Toda nossa organização depende de escândalos, brigas, porfias, queixas, divórcios, calamidades, processos e, não obstante, a permissividade à prática de crimes. Melhor ainda se forem hediondos. Seja crimes contra a Igreja, a sociedade, o estado e, principalmente, contra o ser divino no qual estes imbecis acreditam. Você acha que o resultado de todo esse trabalho de décadas de infiltrações deve resultar no quê, hein? Instituição exemplar? Minha nossa senhora, cidadão! Vê se pensa!

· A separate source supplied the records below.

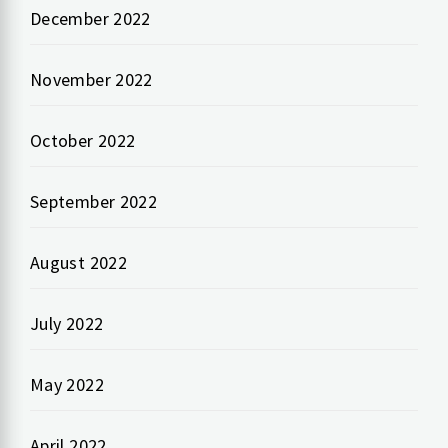
December 2022
November 2022
October 2022
September 2022
August 2022
July 2022
May 2022
April 2022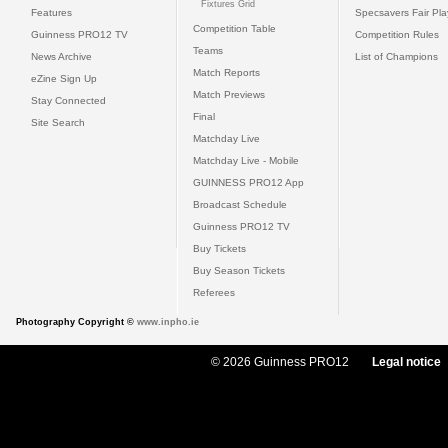
Fixtures Grid
Features
Specsavers Fair Pl
Competition Table
Guinness PRO12 TV
Competition Rules
Teams
News Archive
List of Champions
Match Reports
eZine Sign Up
Match Previews
Stay Connected
Final
Site Search
Matchday Live
Matchday Live - Mobile
GUINNESS PRO12 App
Broadcast Schedule
Guinness PRO12 TV
Buy Tickets
Buy Season Tickets
Referees
Photography Copyright ©
www.inpho.ie
© 2026 Guinness PRO12
Legal notice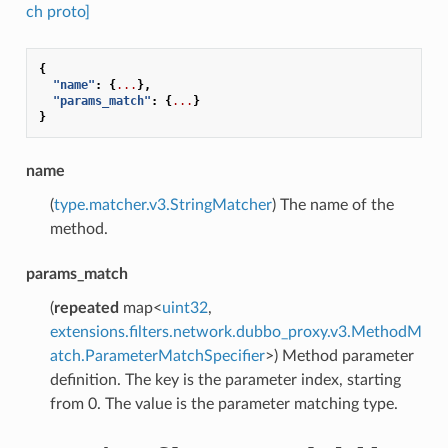
ch proto]
{
"name"
:
{
...
},
"params_match"
:
{
...
}
}
name
(
type.matcher.v3.StringMatcher
) The name of the
method.
params_match
(
repeated
map<
uint32
,
extensions.filters.network.dubbo_proxy.v3.MethodM
atch.ParameterMatchSpecifier
>) Method parameter
definition. The key is the parameter index, starting
from 0. The value is the parameter matching type.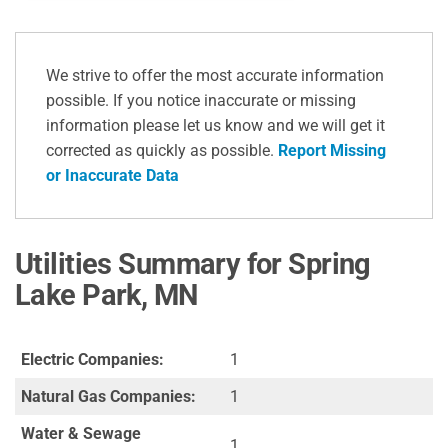
We strive to offer the most accurate information
possible. If you notice inaccurate or missing
information please let us know and we will get it
corrected as quickly as possible.
Report Missing
or Inaccurate Data
Utilities Summary for Spring
Lake Park, MN
Electric Companies:
1
Natural Gas Companies:
1
Water & Sewage
1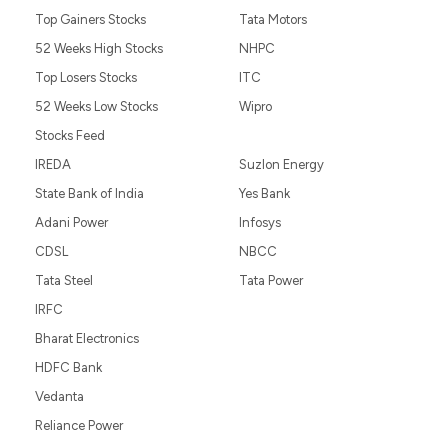
Top Gainers Stocks
Tata Motors
52 Weeks High Stocks
NHPC
Top Losers Stocks
ITC
52 Weeks Low Stocks
Wipro
Stocks Feed
IREDA
Suzlon Energy
State Bank of India
Yes Bank
Adani Power
Infosys
CDSL
NBCC
Tata Steel
Tata Power
IRFC
Bharat Electronics
HDFC Bank
Vedanta
Reliance Power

Quando recomendamos a você a manutenção de D. era unicamente por ele ser o parasita que nele você enxergou. Ele era a perfeição em forma de ignomínia para ir cada vez mais afastando essas pessoas de sua fé original. Poucos são os que dissociam o comportamento dos seus líderes aos ditames do verdadeiro cristianismo, embutidos no tal Ahgrrrr!  Sr. Jesus.

Um sujeito como D. nos é útil no altar, não afastado das mancomunações e da tragédia anunciada. Ele é o tipo ideal para enfraquecermos o poderio do conformismo, produto dessa religião inventada para impedir qualquer revolução cultural. Do contrário, todos começarão a se orgulhar da instituição Igreja, que não se permite escandalizar e afasta exemplarmente os responsáveis pelas más condutas. Ainda não aprendeu nada com as infiltrações na ICAR? Você não obedeceu a nós, mas justamente a Paulo. Se tivesse mantido D. no cargo e ido até nossa reunião, saberia o erro grosseiro que cometeu. A congregação está apta para ficar descontente e, principalmente, indignada. Cessou o momento das maquinações e chegou o momento do ataque frontal a esta denominação e todas as outras (olhe ao seu redor, caramba!). Nossos agentes estão em praticamente todas as casas buscando promover a balbúrdia e conseguindo… Ao contrário de você que em vez de buscar a ruína dessa gente, está inclusive recomendando divórcio e resolvendo conflitos que deveriam ir parar nos tribunais.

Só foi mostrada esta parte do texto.